There is no sense in beating around the bush: EA Sports Active 2 is a really fantastic bit of kit. Fitness games that have been released up until now have always been a bit confused about what they were trying to achieve. Some of them felt like they had to be fun games first and foremost, and a few others didn’t quite have enough variety in them to keep people coming back for more. More importantly than that though, they often didn’t feature the kind of cutting-edge technology that is required to convince players that they shouldn’t just be down at the gym instead.
EA Sports Active 2 features a ‘Total Body Tracking System’, and even after a few hours of play, you probably won’t have stopped being thoroughly impressed with it.
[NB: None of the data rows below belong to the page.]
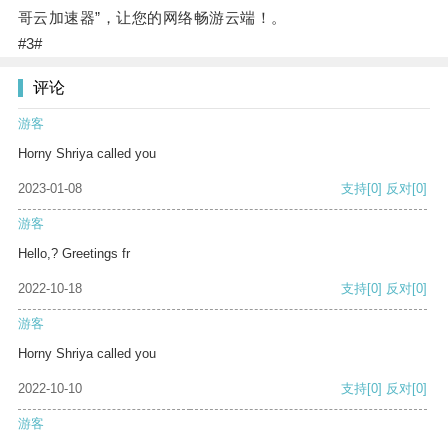
哥云加速器”，让您的网络畅游云端！。
#3#
评论
游客
Horny Shriya called you
2023-01-08
支持
[0]
反对
[0]
游客
Hello,? Greetings fr
2022-10-18
支持
[0]
反对
[0]
游客
Horny Shriya called you
2022-10-10
支持
[0]
反对
[0]
游客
Regardless of which home console you are using (the software is available on Nintendo Wii, Xbox 360 and Playstation 3) the game comes with two Accelerometers, one for your leg and one for your arm – and this second one doubles up as a scarily accurate heart rate monitor too. Not only will your on-screen trainer notice if you aren’t giving it your all, the system is also really hard to catch out.
The game comes with a rubber ‘Resistance Band’ as well, and that comes in very handy for a few specific exercises. But if you like, you can also customise the experience by using some of your own equipment. Some of the exercises are based on things like step aerobics courses, and although the game allows you to do these exercises on your floor with no extra tools, if you want to push yourself a little, you can simply bring your own step box (or weights) into play. Similarly, if you are using the Wii version and also own the Wii balance board, you can incorporate that into your regime too.
After your first game begins, and you’ve picked your trainer and entered a few details (like your age, your height and your weight) you’re ready to go. You can set your own difficulty setting depending on how hard you want to be pushed, but if you ever find that it’s too much (or not enough) for you, you can simply whack it up or down a notch at any time via the options menu. The game also sets you a few goals to achieve, so you’ll be asked to a do certain amount of exercise per week (or to another schedule of your choosing) and you’ll also be asked to burn a certain number of calories off over the course of a similar period of time.
There is a very extensive list of different exercises here too, and you can fully customise your experience to meet your own needs. So if you want to do nothing but crunches and squats on a Monday, and then step aerobics and skipping on a Wednesday, the game fully allows you to do that. If you stick with the game’s default settings though, you’ll automatically have cool-down stretch exercises added to your roster, all of which help you to avoid painful muscle strain after a workout.
The game is full of good advice like that, and because it can actually understand how fit your are and how tired you get and when, your trainer will always have a few wise words to hand. He’ll sometimes suggest that you get a drink, or if you find a particular exercise especially difficult, he’ll give you a few very practical tips on how to improve your stamina. The best ones are usually very helpful indeed – especially if you aren’t used to rigorous exercise – and some of them involve pointing out the best way to control your breathing during each different workout.
And we aren’t kidding about how accurate the ‘Total Body Tracking System’ is either. Even if you try to catch it out – like we did when we ignored our trainer’s advice to keep our back straight during a Resistance Band exercise – it knows straight away that you’re messing around. And really, this is probably the best thing about EA Sports Active 2, because usually in games like these it’s very easy to become bored when you realise that the computer doesn’t know exactly what you’re doing. Here that problem never arises.
So EA Sports Active 2 is much more than just a silly game – it’s the most comprehensive and well-made interactive fitness product on the market, and if you are serious about keeping fit, it’s a great alternative to an expensive gym membership. The online side of things – which enables you to train with friends and family, and keeps a record of group goals – is brilliantly easy to use, and you can set it up right from the comfort of your living room. If you’ve been looking for the perfect stay-at-home fitness trainer, it’s finally arrived.
**Also, a brief word of advice. If you are going to be using the Nintendo Wii version of the game, you’ll need to plug in the USB dongle before you turn your Wii on. Otherwise, a couple of minutes after getting into the game for the first time, you’ll be asked to reset the console before plugging it in.